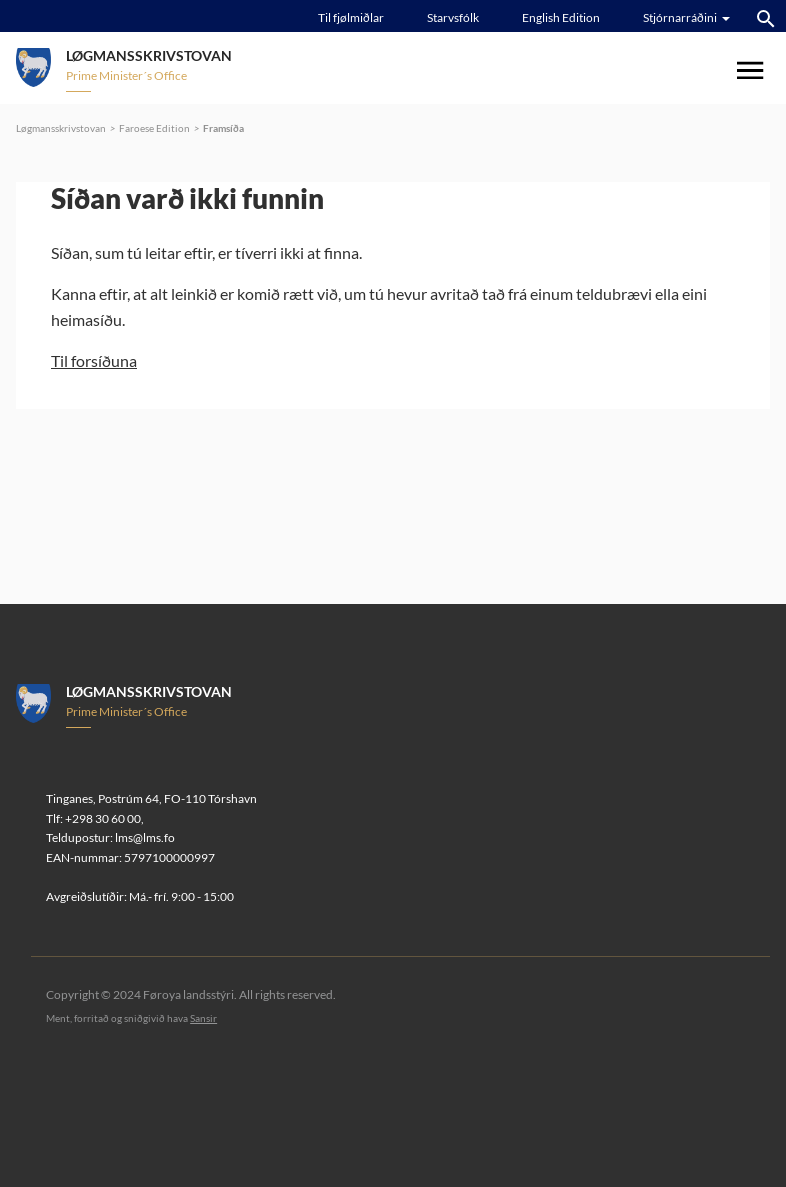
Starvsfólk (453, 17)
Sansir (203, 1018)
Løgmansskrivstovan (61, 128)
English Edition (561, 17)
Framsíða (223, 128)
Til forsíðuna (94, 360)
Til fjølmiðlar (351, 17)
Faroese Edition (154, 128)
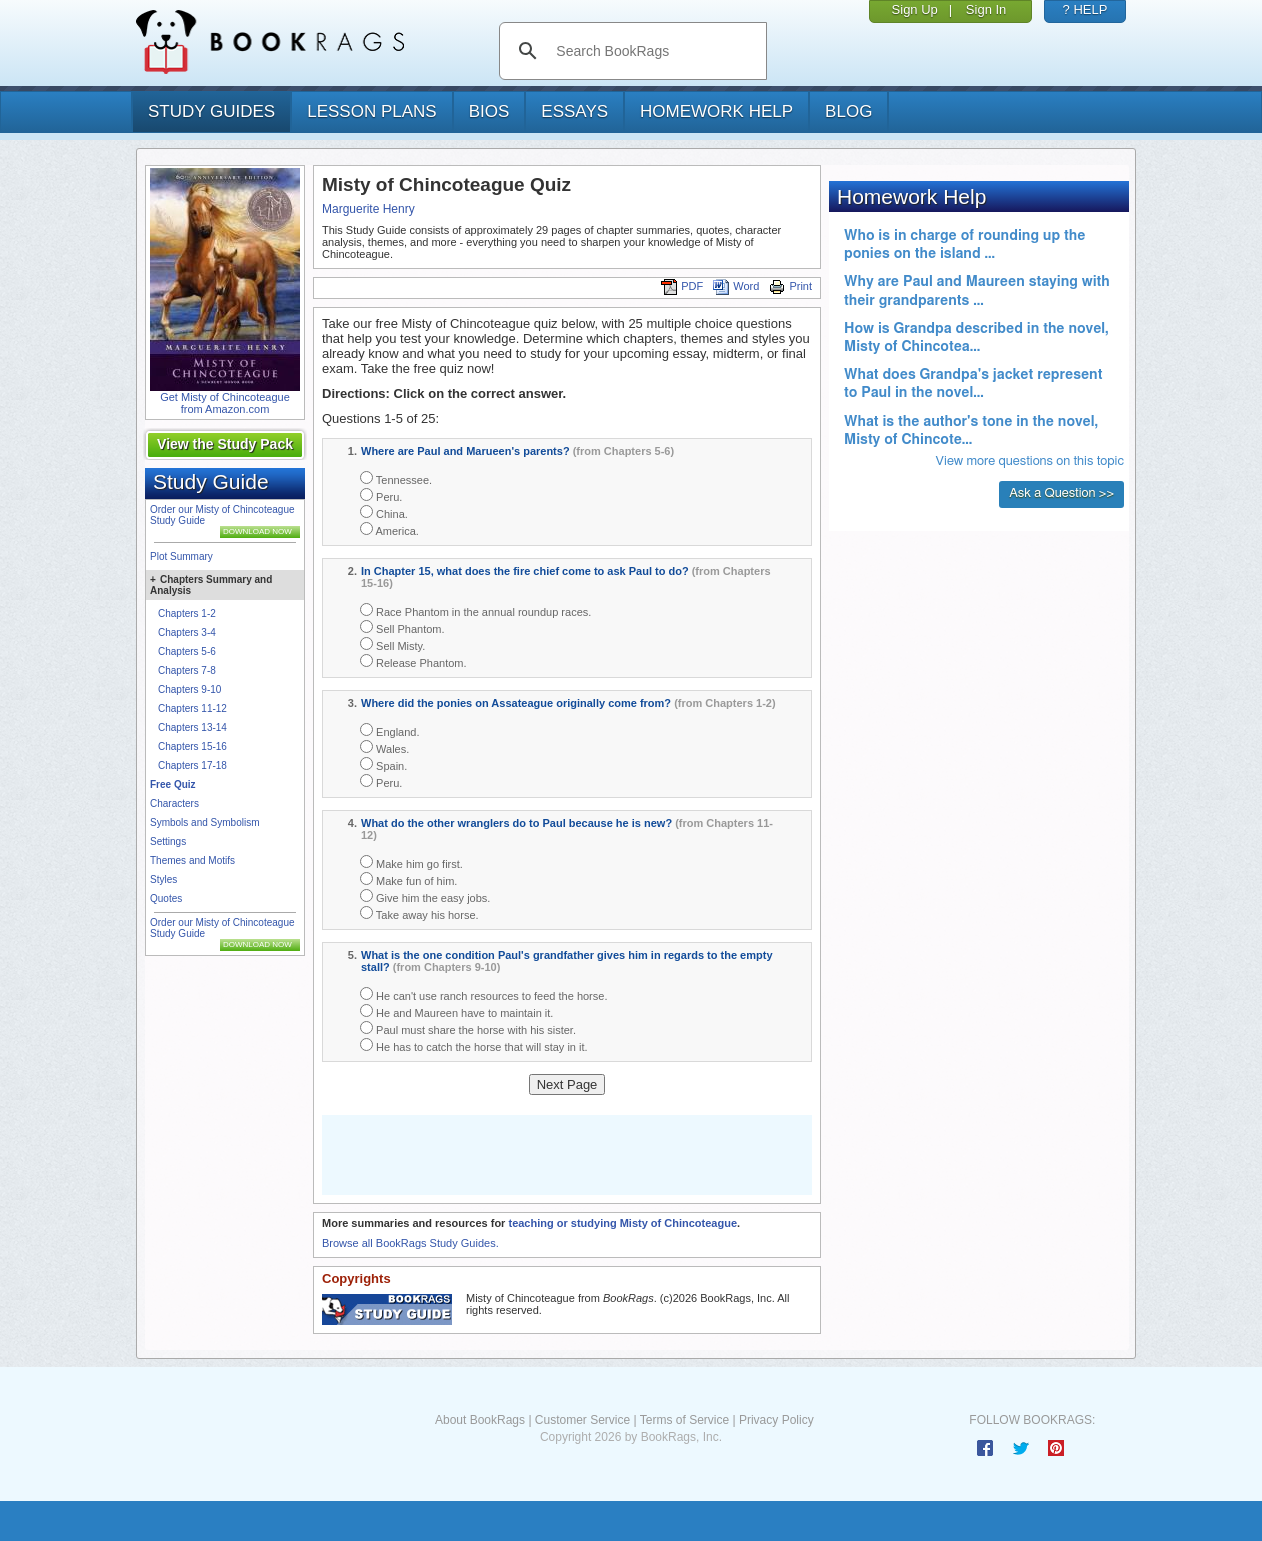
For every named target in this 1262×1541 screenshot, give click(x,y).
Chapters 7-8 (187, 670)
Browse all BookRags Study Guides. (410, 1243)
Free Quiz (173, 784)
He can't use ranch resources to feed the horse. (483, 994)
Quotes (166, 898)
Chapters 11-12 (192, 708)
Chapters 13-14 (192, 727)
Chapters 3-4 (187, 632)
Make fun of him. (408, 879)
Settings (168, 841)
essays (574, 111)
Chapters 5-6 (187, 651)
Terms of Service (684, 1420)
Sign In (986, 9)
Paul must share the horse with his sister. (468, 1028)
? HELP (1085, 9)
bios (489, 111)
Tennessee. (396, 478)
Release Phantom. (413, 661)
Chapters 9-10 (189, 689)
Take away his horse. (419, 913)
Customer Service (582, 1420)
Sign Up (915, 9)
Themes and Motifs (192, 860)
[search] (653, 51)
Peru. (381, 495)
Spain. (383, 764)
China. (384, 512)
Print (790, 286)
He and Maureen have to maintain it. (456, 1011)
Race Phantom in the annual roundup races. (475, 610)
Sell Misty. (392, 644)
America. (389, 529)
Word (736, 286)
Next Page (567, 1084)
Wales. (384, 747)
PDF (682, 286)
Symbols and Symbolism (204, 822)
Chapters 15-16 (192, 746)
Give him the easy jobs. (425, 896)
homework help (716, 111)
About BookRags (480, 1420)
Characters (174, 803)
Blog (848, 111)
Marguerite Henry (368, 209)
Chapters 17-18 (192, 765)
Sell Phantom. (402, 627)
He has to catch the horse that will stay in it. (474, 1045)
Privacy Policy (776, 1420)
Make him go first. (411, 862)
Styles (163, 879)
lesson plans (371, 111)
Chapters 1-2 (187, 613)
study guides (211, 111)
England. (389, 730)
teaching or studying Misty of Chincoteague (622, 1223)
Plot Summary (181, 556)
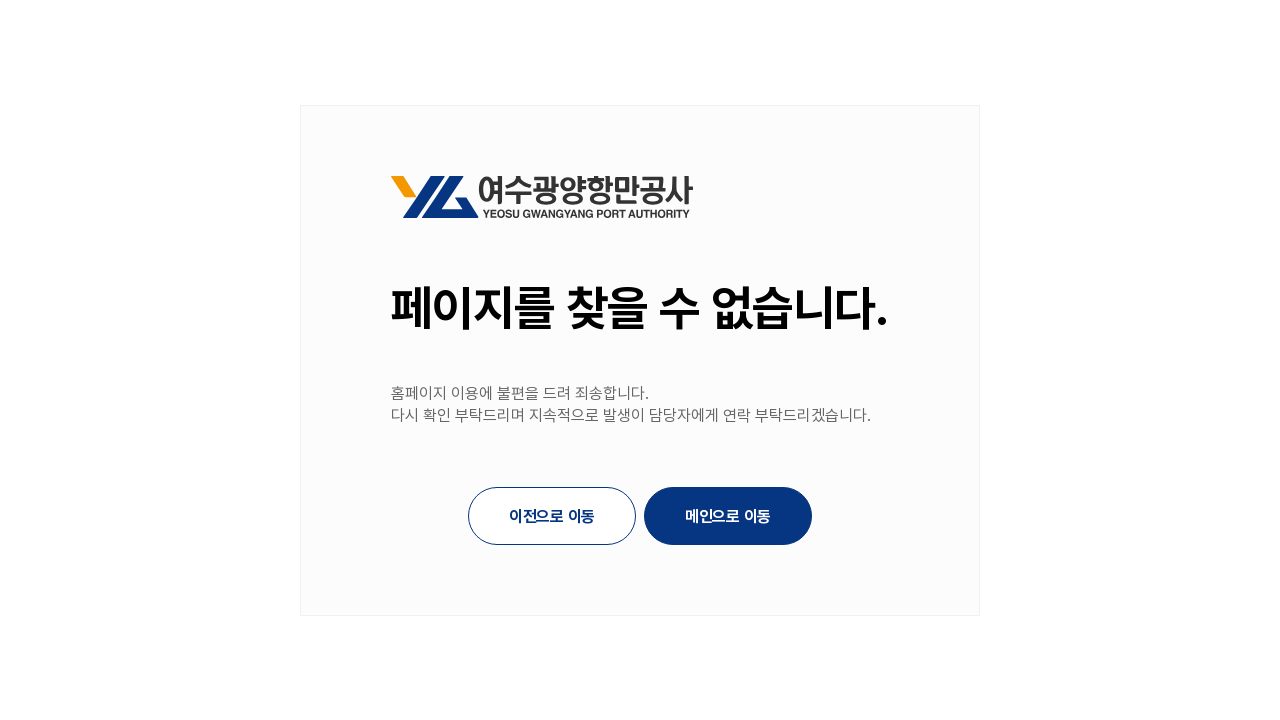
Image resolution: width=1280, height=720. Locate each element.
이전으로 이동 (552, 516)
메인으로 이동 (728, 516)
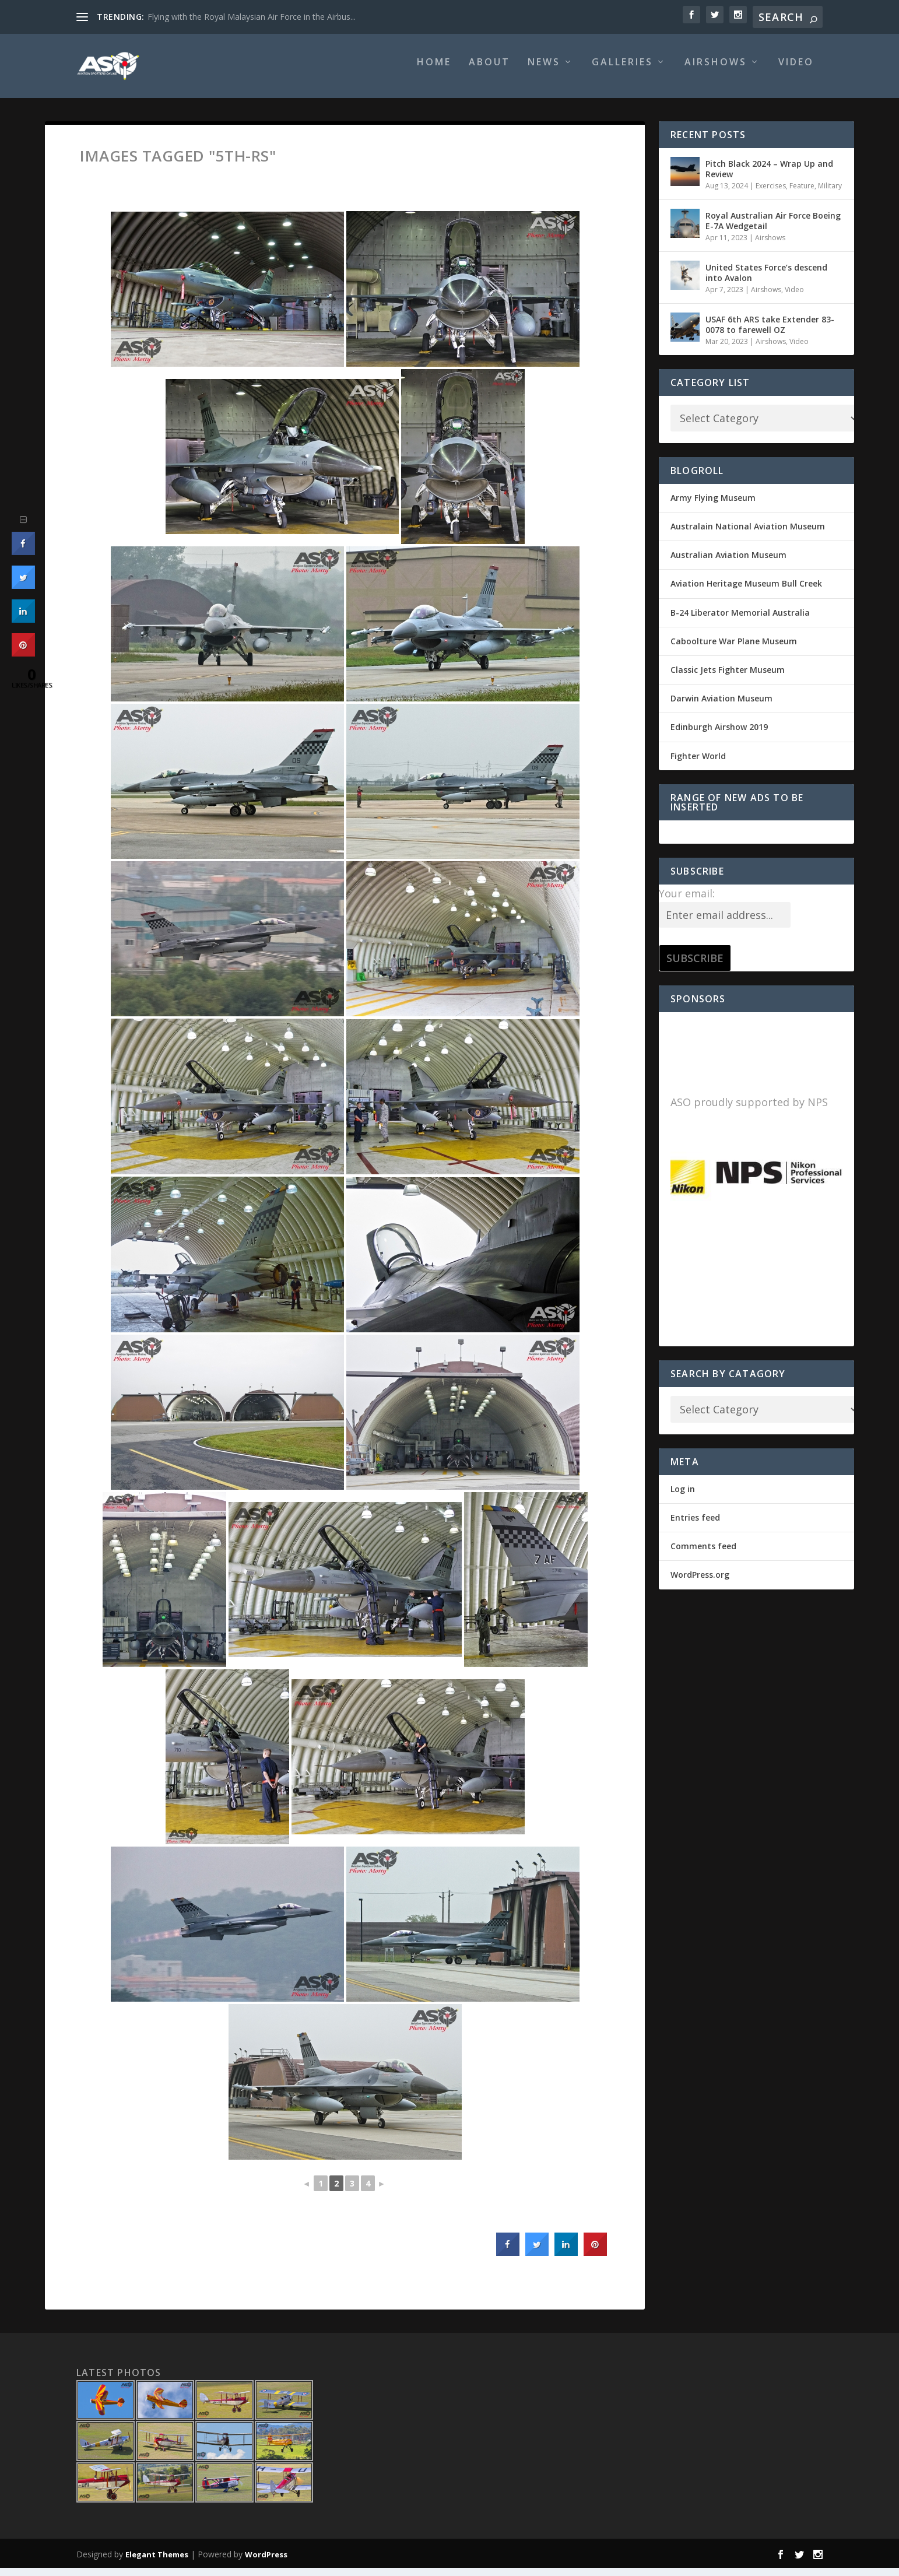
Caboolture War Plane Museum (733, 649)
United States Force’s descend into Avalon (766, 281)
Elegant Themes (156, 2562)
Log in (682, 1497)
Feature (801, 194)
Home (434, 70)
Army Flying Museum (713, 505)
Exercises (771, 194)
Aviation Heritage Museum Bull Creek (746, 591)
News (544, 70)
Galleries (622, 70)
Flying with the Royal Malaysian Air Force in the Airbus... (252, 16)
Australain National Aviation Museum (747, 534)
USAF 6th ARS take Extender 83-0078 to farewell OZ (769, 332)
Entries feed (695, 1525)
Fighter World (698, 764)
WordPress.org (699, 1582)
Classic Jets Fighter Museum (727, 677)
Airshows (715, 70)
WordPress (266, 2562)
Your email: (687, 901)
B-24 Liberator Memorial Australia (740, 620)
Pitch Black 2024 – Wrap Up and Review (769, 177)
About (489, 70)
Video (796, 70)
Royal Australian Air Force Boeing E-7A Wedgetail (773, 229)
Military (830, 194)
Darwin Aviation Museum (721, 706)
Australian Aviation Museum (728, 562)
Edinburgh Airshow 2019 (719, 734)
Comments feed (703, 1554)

> What the task asks
Return from the data every line that holds "Fighter".

> Task solution
Fighter World (698, 764)
Classic Jets Fighter Museum (727, 677)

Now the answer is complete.